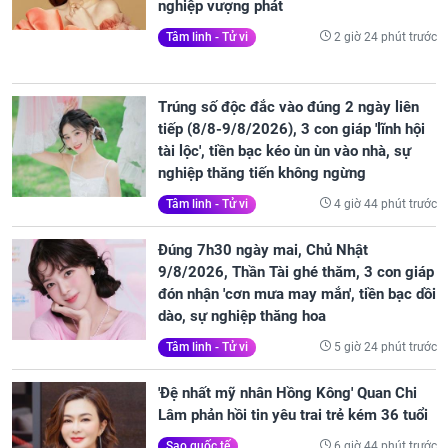
nghiệp vượng phát
2 giờ 24 phút trước
Tâm linh - Tử vi
Trúng số độc đắc vào đúng 2 ngày liên
tiếp (8/8-9/8/2026), 3 con giáp 'lĩnh hội
tài lộc', tiền bạc kéo ùn ùn vào nhà, sự
nghiệp thăng tiến không ngừng
4 giờ 44 phút trước
Tâm linh - Tử vi
Đúng 7h30 ngày mai, Chủ Nhật
9/8/2026, Thần Tài ghé thăm, 3 con giáp
đón nhận 'cơn mưa may mắn', tiền bạc dồi
dào, sự nghiệp thăng hoa
5 giờ 24 phút trước
Tâm linh - Tử vi
'Đệ nhất mỹ nhân Hồng Kông' Quan Chi
Lâm phản hồi tin yêu trai trẻ kém 36 tuổi
6 giờ 44 phút trước
Sao quốc tế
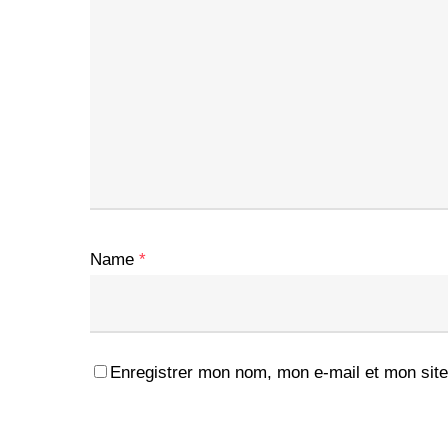
Name
*
Enregistrer mon nom, mon e-mail et mon site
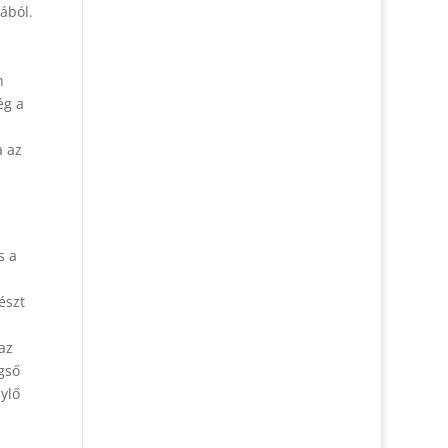
gából.
n
ég a
a az
s a
észt
az
gső
nylő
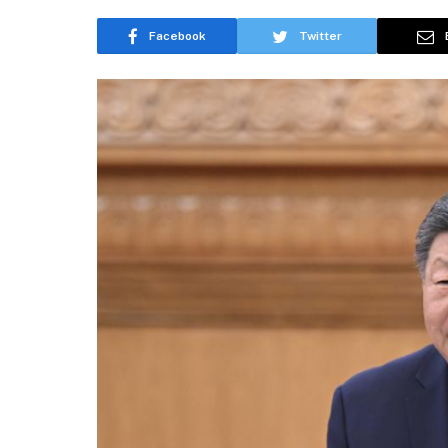
Facebook
Twitter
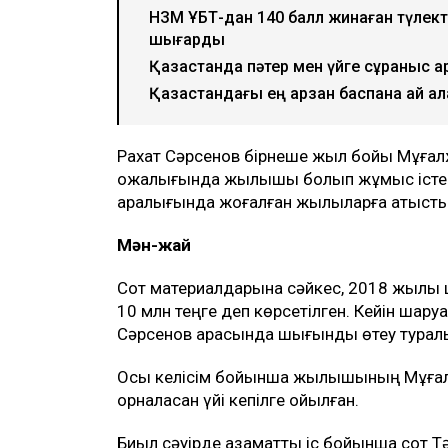
НЗМ ҰБТ-дан 140 балл жинаған түлектер
шығарды
Қазақстанда пәтер мен үйге сұраныс а
Қазақстандағы ең арзан баспана қай қа
Рахат Сәрсенов бірнеше жыл бойы Мұға
қожалығында жылқышы болып жұмыс істе
аралығында жоғалған жылқыларға қатысты е
Мән-жай
Сот материалдарына сәйкес, 2018 жылы 
10 млн теңге деп көрсетілген. Кейін шару
Сәрсенов арасында шығынды өтеу туралы
Осы келісім бойынша жылқышының Мұға
орналасқан үйі кепілге қойылған.
Биыл сәуірде азаматтық іс бойынша сот Т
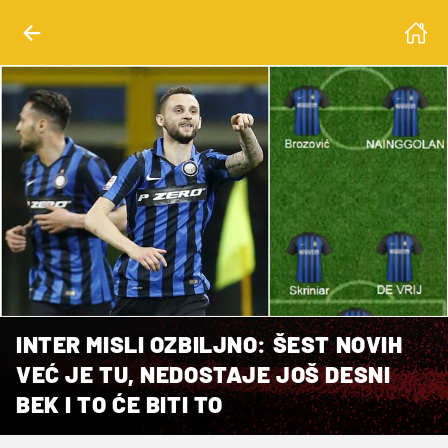
INTER MISLI OZBILJNO: ŠEST NOVIH
VEĆ JE TU, NEDOSTAJE JOŠ DESNI
BEK I TO ĆE BITI TO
========================
◆ YOUR ASSIGNMENT ◆
Among the entries, copy every line containing the word "phút".

◆ ANSWER TO THIS EXERCISE ◆
2 giờ 24 phút trước
4 giờ 44 phút trước
5 giờ 24 phút trước
6 giờ 44 phút trước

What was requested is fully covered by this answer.